Graphing Polynomials Factor the polynomial and use the factored form to find the zeros. Then sketch the graph. $$P(x)=x^{6}-2 x^{3}+1$$

Short Answer

Expert verified
Zero at \( x = 1 \) with multiplicity 2; bounce at \( x = 1 \).

Step by step solution

01

Set the Polynomial Equal to Zero

To find the zeros of the polynomial, start by setting the polynomial equation equal to zero: \[ x^6 - 2x^3 + 1 = 0 \] This will allow us to solve for the values of \( x \) that make the polynomial equal to zero.
02

Substitute with a New Variable

Observe that \( x^6 \) is \( (x^3)^2 \). Let \( y = x^3 \). Rewrite the equation in terms of \( y \):\[ y^2 - 2y + 1 = 0 \] This makes it a quadratic equation in terms of \( y \).
03

Factor the Quadratic Equation

The equation \( y^2 - 2y + 1 = 0 \) is a perfect square trinomial.

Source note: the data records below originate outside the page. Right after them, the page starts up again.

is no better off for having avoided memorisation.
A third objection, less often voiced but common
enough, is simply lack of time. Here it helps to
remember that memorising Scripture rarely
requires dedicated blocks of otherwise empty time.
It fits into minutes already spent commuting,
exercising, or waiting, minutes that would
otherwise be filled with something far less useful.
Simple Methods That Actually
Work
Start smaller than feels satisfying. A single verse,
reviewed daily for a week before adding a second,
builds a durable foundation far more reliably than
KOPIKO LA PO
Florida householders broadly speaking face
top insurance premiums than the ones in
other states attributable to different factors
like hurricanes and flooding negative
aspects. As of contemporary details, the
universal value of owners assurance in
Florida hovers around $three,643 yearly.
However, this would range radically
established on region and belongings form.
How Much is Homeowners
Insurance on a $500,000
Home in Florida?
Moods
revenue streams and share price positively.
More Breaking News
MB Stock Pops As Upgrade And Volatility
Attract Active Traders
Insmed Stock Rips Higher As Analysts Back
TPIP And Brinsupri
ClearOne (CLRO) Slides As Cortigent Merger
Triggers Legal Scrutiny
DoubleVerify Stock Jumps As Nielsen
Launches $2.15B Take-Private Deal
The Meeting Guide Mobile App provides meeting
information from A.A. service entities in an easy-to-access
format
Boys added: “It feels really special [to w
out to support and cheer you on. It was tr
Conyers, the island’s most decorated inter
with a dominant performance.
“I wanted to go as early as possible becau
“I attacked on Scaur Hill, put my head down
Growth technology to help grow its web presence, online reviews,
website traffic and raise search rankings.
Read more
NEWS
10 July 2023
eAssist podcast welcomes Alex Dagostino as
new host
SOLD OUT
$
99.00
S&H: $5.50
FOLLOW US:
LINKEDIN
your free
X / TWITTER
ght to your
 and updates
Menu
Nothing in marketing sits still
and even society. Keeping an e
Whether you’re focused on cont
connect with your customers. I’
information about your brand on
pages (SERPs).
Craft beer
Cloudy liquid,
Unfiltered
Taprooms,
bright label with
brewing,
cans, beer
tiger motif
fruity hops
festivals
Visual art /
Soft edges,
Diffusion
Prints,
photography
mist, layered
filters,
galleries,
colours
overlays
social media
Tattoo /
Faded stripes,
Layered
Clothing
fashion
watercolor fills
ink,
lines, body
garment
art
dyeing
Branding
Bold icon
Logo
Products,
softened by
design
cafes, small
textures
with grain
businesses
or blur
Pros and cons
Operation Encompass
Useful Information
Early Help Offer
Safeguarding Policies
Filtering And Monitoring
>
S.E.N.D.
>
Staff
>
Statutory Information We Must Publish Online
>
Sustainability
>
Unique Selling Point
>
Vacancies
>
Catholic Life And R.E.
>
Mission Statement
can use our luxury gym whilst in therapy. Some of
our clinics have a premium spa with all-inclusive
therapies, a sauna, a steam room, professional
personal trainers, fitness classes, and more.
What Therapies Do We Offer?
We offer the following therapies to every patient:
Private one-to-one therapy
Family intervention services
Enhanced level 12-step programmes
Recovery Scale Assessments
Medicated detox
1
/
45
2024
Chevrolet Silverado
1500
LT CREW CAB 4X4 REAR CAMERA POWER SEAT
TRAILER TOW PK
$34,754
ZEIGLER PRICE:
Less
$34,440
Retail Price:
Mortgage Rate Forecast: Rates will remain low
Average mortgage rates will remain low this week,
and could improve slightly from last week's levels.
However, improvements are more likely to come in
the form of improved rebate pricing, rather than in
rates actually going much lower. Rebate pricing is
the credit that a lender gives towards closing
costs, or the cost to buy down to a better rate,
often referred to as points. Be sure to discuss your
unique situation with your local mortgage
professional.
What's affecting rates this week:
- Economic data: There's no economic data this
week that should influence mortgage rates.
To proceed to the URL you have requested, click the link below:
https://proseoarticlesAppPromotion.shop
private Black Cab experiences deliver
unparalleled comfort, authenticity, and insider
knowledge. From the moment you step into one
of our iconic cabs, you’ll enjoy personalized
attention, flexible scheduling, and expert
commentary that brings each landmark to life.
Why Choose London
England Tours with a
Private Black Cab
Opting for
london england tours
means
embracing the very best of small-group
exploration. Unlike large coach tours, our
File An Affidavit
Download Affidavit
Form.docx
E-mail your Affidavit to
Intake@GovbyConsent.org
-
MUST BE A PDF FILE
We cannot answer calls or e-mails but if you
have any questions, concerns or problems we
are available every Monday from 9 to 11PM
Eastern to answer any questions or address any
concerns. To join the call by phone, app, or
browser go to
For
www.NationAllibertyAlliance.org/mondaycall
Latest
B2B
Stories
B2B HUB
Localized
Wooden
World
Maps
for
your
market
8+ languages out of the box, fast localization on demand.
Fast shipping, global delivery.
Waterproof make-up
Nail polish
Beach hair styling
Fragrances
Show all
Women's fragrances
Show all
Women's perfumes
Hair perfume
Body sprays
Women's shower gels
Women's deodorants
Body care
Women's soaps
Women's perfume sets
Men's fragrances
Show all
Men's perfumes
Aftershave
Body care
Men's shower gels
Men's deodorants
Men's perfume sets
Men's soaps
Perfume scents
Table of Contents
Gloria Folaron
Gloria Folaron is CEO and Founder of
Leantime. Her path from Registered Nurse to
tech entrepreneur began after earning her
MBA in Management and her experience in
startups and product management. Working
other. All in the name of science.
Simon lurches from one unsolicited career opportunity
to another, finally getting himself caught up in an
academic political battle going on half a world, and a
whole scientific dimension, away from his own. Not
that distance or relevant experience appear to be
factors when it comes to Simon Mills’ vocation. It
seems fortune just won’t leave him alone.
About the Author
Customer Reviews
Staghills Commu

Factor it as: \[ (y - 1)^2 = 0 \] This means \( y - 1 = 0 \) or \( y = 1 \).
04

Substitute Back the Original Variable

Given \( y = x^3 \) and now \( y = 1 \), substitute back to find \( x \):\[ x^3 = 1 \] Solve this by taking the cube root of both sides to find \( x = 1 \).
05

Determine the Multiplicity of the Zero

Since the factor \( (y - 1)^2 \) repeated, the zero \( x = 1 \) has a multiplicity of 2. This means at \( x = 1 \), the curve touches the x-axis and bounces back.
06

Sketch the Graph

To sketch the graph of \( P(x) = x^6 - 2x^3 + 1 \), plot the zero at \( x = 1 \) with a bounce (because of the multiplicity of 2). Since \( x^6 \) is the leading term, the end behavior resembles that of \( x^6 \), rising on both ends of the graph as \( x \rightarrow \pm \infty \). The graph does not cross the x-axis anywhere else.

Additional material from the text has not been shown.